While this may appear to be an altruistic action, as with most endeavours, no matter how worthy our motivations, our desire to leave a legacy is partly driven by selfish intentions. After all, faced with oblivion the idea of leaving something behind which will “live forever” has an appeal, even if the image of who we are to those future generations barely resembles anything of who we really were.
Ralph Waldo Emerson once wrote, “Every great institution is the length and breadth of a shadow of one [person]” and while that’s true to a point, are not all societies the result of multitudes of interlaced legacies? Not only that, but when it comes to legacy we will not just leave one, but many. Firstly, there’ll be those we’re directly connected with, such as people’s memories of us, and all the things we were involved in creating or destroying, but there’ll also be those that go unseen, which had we not existed, they wouldn’t either.
While many believe our legacy is something we can deliberately set out to create and have a large degree of control over, the truth is somewhat different, because everything we do is part of our legacy, including many unintended consequences, both good and bad.
When the German soldier leant down to help, rather than kill, my grandfather on the battlefield, he had no idea his actions would directly result in you reading these words now, nor was he motivated by the idea of leaving a legacy, instead his feelings of empathy most likely directed him, and although, obviously, I don’t know what was going on in his head then, over 100 years later, I am grateful, beyond measure, for his kindness.
Still, there will always be some who wish their name to be in lights for eternity, but even they may have to get in line as no matter how much good one does, when it comes to being remembered hundreds or even thousands of years after our death, there’s only so much room at the top. In this year’s Legacy League Tutankhamun, Confucius, Buddha, Cleopatra, Abraham, Jesus, Mohammed, Genghis Khan, Napoleon, and Churchill, are still holding on to their top 10 slots and don’t look too ready to be sliding down the chart any time soon. Of course, there are thousands of others that are still well remembered, but, even so, millions more whose impact was probably just as great, are now almost forgotten beyond a few obscure books or rarely visited web pages.

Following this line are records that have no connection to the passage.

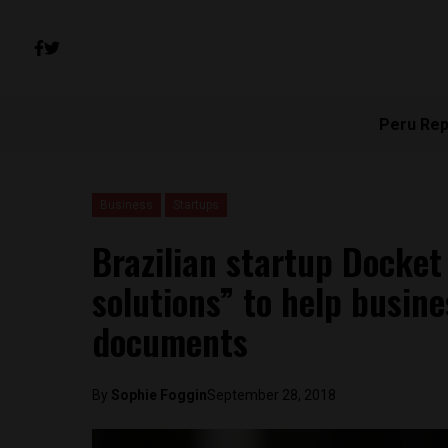
Peru Rep
Business
Startups
Brazilian startup Docket
solutions” to help busin
documents
By
Sophie Foggin
September 28, 2018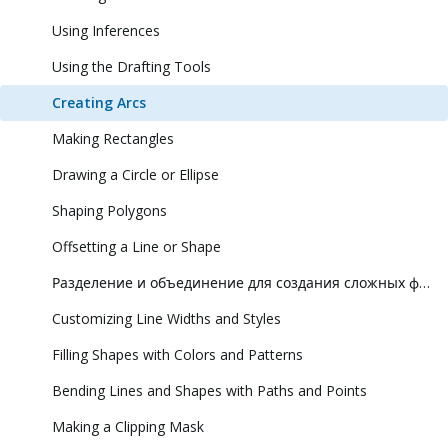
Using Inferences
Using the Drafting Tools
Creating Arcs
Making Rectangles
Drawing a Circle or Ellipse
Shaping Polygons
Offsetting a Line or Shape
Разделение и объединение для создания сложных фигур
Customizing Line Widths and Styles
Filling Shapes with Colors and Patterns
Bending Lines and Shapes with Paths and Points
Making a Clipping Mask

Just as with beauty, when it comes to being remembered, who’s deserving of the crown is all in the eye of the beholder. We memorialise people because it suits us and fits in with our worldview to do so. For instance, you’ve probably never heard of Victoria Woodhull, and the reason why might become clear the more you hear about her. She was born in a frontier town in Ohio in 1838 and grew up in abject poverty and an abusive environment. At 15 she was forced to marry an alcoholic womaniser with whom she had two children, one of which had a learning disability. Her husband was also abusive and unfaithful and fortunately, she eventually managed to get divorced from him. It was then she began to formulate ideas regarding women’s rights, particularly around sexual issues. In 1871 she gave a speech in Steinway Hall, New York City in which she put forward views way beyond her time:
“To woman, by nature, belongs the right of sexual determination. When the instinct is aroused in her, then and then only should commerce follow. When woman rises from sexual slavery to sexual freedom, into the ownership and control of her sexual organs, and man is obliged to respect this freedom, then will this instinct become pure and holy; then will woman be raised from the iniquity and morbidness in which she now wallows for existence, and the intensity and glory of her creative functions be increased a hundred-fold…”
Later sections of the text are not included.